Exercise requirements: With both ends included, repeat exactly the lines of the entries below from the one containing "Braveheart pumps more life into biotech IPO" down to the one containing "We recognize the", and no others.

### Input records ###

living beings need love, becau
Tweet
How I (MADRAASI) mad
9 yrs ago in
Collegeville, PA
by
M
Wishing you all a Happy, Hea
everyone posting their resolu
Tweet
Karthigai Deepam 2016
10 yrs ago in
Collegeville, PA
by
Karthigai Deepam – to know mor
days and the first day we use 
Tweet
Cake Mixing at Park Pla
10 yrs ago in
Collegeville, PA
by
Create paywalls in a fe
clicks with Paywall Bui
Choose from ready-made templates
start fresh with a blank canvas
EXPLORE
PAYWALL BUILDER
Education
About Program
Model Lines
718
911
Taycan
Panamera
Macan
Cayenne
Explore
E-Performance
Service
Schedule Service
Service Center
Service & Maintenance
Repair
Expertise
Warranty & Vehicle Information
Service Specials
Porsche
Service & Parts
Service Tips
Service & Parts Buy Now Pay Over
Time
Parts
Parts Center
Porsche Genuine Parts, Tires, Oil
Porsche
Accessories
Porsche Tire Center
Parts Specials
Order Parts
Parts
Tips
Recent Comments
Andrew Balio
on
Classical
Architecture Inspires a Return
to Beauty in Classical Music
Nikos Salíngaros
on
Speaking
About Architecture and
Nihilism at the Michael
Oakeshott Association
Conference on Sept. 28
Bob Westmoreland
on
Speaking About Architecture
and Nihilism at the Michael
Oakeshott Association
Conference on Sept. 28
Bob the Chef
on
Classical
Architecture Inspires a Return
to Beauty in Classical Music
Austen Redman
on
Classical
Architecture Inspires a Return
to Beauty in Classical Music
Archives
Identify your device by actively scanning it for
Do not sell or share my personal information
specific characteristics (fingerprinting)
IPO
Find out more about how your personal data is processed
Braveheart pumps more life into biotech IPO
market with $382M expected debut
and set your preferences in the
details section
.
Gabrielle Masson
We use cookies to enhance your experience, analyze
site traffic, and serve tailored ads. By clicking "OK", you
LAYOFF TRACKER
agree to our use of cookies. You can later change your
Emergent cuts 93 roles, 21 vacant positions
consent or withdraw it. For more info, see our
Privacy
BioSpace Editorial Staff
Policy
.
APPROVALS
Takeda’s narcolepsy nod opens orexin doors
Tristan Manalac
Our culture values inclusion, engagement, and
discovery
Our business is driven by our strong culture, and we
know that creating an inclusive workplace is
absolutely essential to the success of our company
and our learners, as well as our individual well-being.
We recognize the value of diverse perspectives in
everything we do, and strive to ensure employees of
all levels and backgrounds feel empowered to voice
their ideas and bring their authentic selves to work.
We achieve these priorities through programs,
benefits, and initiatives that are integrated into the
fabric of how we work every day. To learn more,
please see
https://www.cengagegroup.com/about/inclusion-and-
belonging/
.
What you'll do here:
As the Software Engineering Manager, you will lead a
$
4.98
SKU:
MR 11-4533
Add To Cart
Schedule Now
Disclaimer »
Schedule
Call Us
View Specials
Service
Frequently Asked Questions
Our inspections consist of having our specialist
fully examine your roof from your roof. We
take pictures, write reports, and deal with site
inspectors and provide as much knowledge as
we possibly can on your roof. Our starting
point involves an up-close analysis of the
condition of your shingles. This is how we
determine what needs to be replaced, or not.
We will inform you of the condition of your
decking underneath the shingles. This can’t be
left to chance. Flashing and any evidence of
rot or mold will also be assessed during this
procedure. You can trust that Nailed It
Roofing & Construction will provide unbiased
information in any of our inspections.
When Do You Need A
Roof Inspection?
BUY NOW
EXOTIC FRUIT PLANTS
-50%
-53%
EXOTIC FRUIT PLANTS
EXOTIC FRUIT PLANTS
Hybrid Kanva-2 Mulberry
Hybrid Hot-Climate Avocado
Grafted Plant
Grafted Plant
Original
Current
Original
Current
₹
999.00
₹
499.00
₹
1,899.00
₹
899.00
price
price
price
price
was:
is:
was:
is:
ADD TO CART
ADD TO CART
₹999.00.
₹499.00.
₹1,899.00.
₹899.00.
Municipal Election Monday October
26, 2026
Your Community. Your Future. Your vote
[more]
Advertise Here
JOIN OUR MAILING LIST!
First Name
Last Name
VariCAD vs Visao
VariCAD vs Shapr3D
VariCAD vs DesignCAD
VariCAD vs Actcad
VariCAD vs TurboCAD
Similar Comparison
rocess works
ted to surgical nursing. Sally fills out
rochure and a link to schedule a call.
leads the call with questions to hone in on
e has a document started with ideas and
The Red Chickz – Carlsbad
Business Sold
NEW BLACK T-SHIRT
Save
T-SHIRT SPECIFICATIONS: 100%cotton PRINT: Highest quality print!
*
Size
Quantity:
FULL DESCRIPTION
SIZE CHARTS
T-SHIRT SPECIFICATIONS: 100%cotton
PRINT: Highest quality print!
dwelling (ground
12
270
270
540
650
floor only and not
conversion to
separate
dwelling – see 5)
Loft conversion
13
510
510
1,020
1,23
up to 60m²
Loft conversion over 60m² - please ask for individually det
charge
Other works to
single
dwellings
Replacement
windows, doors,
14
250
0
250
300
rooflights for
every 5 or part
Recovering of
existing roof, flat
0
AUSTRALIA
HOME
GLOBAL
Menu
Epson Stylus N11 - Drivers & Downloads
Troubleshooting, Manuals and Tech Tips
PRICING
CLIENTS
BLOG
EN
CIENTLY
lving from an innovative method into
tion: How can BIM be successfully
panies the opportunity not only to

###

Output of the exercise:
Braveheart pumps more life into biotech IPO
market with $382M expected debut
and set your preferences in the
details section
.
Gabrielle Masson
We use cookies to enhance your experience, analyze
site traffic, and serve tailored ads. By clicking "OK", you
LAYOFF TRACKER
agree to our use of cookies. You can later change your
Emergent cuts 93 roles, 21 vacant positions
consent or withdraw it. For more info, see our
Privacy
BioSpace Editorial Staff
Policy
.
APPROVALS
Takeda’s narcolepsy nod opens orexin doors
Tristan Manalac
Our culture values inclusion, engagement, and
discovery
Our business is driven by our strong culture, and we
know that creating an inclusive workplace is
absolutely essential to the success of our company
and our learners, as well as our individual well-being.
We recognize the value of diverse perspectives in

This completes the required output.